The Boston Globe: “Three lives linked by call to duty, common tragedy. The sacrifices of Harvard Law graduates who took unconventional paths leave friends and classmates searching for answers about themselves. They were three best friends at Harvard Law School who turned their backs on lucrative careers to follow an exceedingly rare path: Michael Weston, who jogged through Harvard Yard in combat boots and openly scorned corporate life, joined the Marines. Helge Boes and his girlfriend Cynthia Tidler, who shared their friend’s sense of duty and adventure, joined the CIA. . . . Boes, a covert CIA operative, died when a grenade went off during training in Afghanistan in 2003, leaving Tidler, whom he had married after school, a widow. In their grief, Weston and Tidler reconnected and married earlier last year. Three months later, Weston deployed to Afghanistan; he died there in October, in a helicopter crash, widowing Tidler once again.”
For more see the National Law Journal‘s story “He had the ability to do anything” quoting his wife of just five months.

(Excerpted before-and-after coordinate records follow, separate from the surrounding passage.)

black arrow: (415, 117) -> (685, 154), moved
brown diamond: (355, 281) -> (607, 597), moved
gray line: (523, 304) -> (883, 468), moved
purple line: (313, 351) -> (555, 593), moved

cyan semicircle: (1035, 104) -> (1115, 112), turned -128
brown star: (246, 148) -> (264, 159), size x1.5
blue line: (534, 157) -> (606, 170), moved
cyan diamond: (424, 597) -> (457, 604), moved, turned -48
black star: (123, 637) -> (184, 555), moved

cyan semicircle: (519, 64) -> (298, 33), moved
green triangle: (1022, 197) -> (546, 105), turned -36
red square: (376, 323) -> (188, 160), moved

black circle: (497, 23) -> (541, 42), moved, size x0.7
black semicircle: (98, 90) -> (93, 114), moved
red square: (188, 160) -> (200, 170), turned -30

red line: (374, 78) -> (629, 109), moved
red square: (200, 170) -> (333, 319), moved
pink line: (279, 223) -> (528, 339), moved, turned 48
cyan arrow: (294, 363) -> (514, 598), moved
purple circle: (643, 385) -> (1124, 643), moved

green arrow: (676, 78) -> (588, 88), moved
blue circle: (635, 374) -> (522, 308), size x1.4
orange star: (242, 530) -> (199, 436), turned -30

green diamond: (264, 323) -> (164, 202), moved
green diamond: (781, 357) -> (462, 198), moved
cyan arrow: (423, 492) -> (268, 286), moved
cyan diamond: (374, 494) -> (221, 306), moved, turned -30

Sadly once again this story reminds me of the letter President Lincoln wrote to Mrs. Lydia Bixby on November 21, 1864, when he learned that her five sons in the Union Army were killed in action in the Civil War. President Lincoln wrote Mrs. Bixby the following letter in his own hand.
Dear Madam,
I have been shown in the files of the War Department a statement of the Adjutant General of Massachusetts that you are the mother of five sons who have died gloriously on the field of battle. I feel how weak and fruitless must be any word of mine which should attempt to beguile you from the grief of a loss so overwhelming. But I cannot refrain from tendering you the consolation that may be found in the thanks of the republic they died to save. I pray that our Heavenly Father may assuage the anguish of your bereavement, and leave you only the cherished memory of the loved and lost, and the solemn pride that must be yours to have laid so costly a sacrifice upon the altar of freedom.